I wrote a 1953-style soap opera, complete with all the typical soap sound effects of the era--baking cookies, pouring lemonade, the phone, the doorbell, etc. (Soaps were a dull gig for a sound effects artist--nothing much to do.)

As a plot device, the star of the show receives a mysterious voodoo doll, pricks her finger and faints. In a dream, she re-lives the previous scene, but now all the sound effects are wrong: dropping the cookie tray is the sound of a bomb dropping; the phone ring is a jackhammer; she answers the door and it's a train wreck, etc. What a brilliant, mind-tripping conceit!

Except the whole thing flopped! The kids doing the show didn't get it and the concept didn't work when we listened to it on playback.

I found that even setting up the scene with dialogue like "I'm expecting Sam's phone call..." SFX: jackhammer, "Oh, That's him now..." didn't "read" right.

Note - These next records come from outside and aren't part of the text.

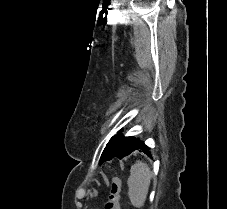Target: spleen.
Listing matches in <instances>:
<instances>
[{"mask_svg": "<svg viewBox=\"0 0 227 209\" xmlns=\"http://www.w3.org/2000/svg\"><path fill=\"white\" fill-rule=\"evenodd\" d=\"M151 171L142 161H136L130 169V177L127 181L129 187L128 197L131 205L136 209H142L147 199L148 189L151 183Z\"/></svg>", "mask_w": 227, "mask_h": 209, "instance_id": "spleen-1", "label": "spleen"}]
</instances>
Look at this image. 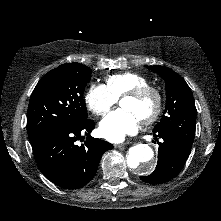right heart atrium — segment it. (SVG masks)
Instances as JSON below:
<instances>
[{
	"instance_id": "right-heart-atrium-1",
	"label": "right heart atrium",
	"mask_w": 221,
	"mask_h": 221,
	"mask_svg": "<svg viewBox=\"0 0 221 221\" xmlns=\"http://www.w3.org/2000/svg\"><path fill=\"white\" fill-rule=\"evenodd\" d=\"M85 102L87 108L95 115H105L117 102L105 85L93 84L89 87Z\"/></svg>"
}]
</instances>
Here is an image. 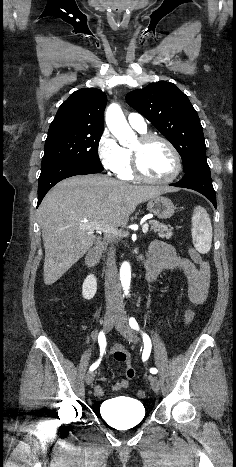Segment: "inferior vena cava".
<instances>
[{"instance_id":"obj_1","label":"inferior vena cava","mask_w":236,"mask_h":467,"mask_svg":"<svg viewBox=\"0 0 236 467\" xmlns=\"http://www.w3.org/2000/svg\"><path fill=\"white\" fill-rule=\"evenodd\" d=\"M105 273V297L107 307L123 308V297L116 265V250L110 248Z\"/></svg>"}]
</instances>
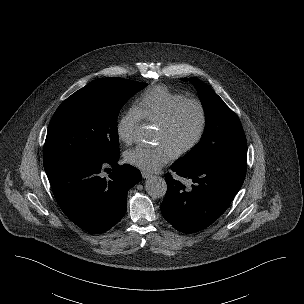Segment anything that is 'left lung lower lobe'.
Masks as SVG:
<instances>
[{
	"label": "left lung lower lobe",
	"instance_id": "0a47b994",
	"mask_svg": "<svg viewBox=\"0 0 304 304\" xmlns=\"http://www.w3.org/2000/svg\"><path fill=\"white\" fill-rule=\"evenodd\" d=\"M171 170L192 185L187 188L167 173L161 213L176 230L194 233L211 225L228 208L243 184L246 163L226 161L195 169L176 161Z\"/></svg>",
	"mask_w": 304,
	"mask_h": 304
}]
</instances>
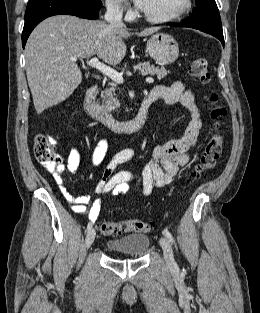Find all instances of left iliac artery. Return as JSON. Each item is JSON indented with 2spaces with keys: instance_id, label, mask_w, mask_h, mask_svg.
<instances>
[{
  "instance_id": "obj_1",
  "label": "left iliac artery",
  "mask_w": 260,
  "mask_h": 313,
  "mask_svg": "<svg viewBox=\"0 0 260 313\" xmlns=\"http://www.w3.org/2000/svg\"><path fill=\"white\" fill-rule=\"evenodd\" d=\"M163 234L168 238V240L171 242V243H174V238L172 236V234L167 230L165 229L163 231Z\"/></svg>"
}]
</instances>
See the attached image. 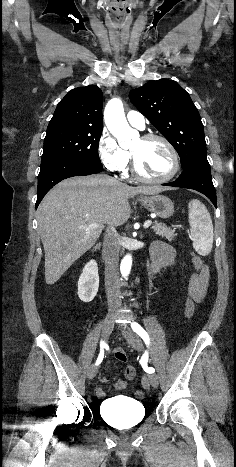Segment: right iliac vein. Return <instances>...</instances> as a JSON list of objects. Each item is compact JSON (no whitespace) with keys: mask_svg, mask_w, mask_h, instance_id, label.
Returning <instances> with one entry per match:
<instances>
[{"mask_svg":"<svg viewBox=\"0 0 236 467\" xmlns=\"http://www.w3.org/2000/svg\"><path fill=\"white\" fill-rule=\"evenodd\" d=\"M114 328V321H113V316L108 315L102 325V337L107 340L110 334L112 333ZM98 372V367L97 365H92L88 372H87V378L89 380H92Z\"/></svg>","mask_w":236,"mask_h":467,"instance_id":"obj_1","label":"right iliac vein"}]
</instances>
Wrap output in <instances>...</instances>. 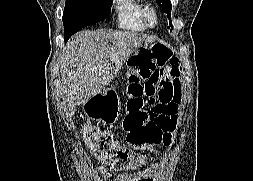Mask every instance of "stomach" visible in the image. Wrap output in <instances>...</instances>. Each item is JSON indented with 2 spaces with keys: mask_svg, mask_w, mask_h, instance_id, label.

The audience merely accepted the jackhammer as some type of noisy phone sound.

On the "I Love Lucy" TV show, this kind of gag would have you in stitches, but without the visual disparity of image and wrong sound, this gag just didn't work in radio.

So, as much fun as sound effects are, don't over-rely on them. At some point they just get in the way and become noise. While the lack of visuals allows radio to do many things (plane crashes, medieval wars, prison breaks), it does impose some limitations too.


TONY PALERMO is a radio playwright, professional sound effects artist, radio director, composer, and educator based in Los Angeles, California.